EXERCISE:
Your response must be made up of each line in the data below that contains the string "with".

(Stored data entries)
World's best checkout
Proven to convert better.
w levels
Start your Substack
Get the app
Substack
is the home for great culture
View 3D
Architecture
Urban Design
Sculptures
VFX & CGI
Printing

...

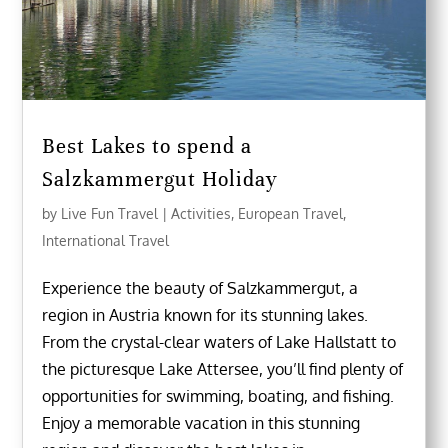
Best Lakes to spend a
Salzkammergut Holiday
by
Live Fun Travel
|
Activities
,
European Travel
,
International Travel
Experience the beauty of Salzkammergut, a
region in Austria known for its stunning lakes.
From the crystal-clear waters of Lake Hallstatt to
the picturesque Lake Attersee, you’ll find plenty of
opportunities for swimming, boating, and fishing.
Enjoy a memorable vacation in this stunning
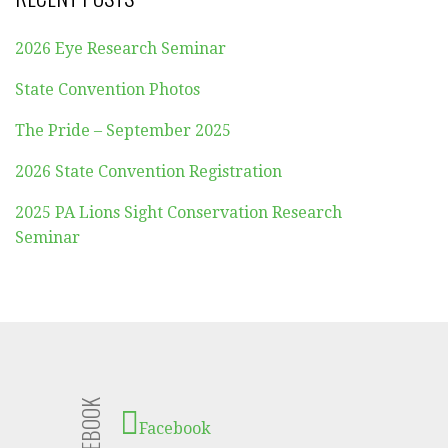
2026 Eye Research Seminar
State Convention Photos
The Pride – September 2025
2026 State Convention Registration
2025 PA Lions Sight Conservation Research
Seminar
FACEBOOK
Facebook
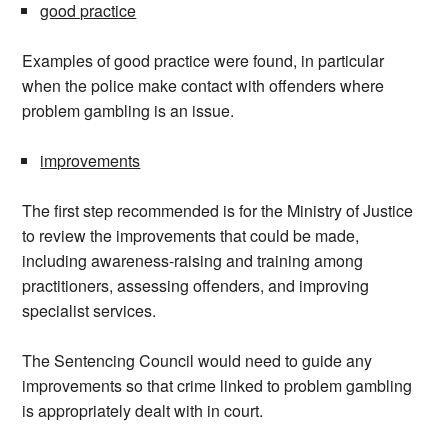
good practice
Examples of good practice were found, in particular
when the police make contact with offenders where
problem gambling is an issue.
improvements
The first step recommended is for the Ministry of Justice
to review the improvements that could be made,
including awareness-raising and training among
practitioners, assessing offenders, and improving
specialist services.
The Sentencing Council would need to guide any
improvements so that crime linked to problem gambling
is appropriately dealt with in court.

---

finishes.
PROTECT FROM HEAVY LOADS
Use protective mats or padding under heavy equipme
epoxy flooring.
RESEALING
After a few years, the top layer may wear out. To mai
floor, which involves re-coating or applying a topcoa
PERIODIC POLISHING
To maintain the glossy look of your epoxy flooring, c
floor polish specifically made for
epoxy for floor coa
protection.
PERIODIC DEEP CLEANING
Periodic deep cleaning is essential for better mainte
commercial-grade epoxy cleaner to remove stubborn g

RESULT OF THE TASK:
when the police make contact with offenders where
is appropriately dealt with in court.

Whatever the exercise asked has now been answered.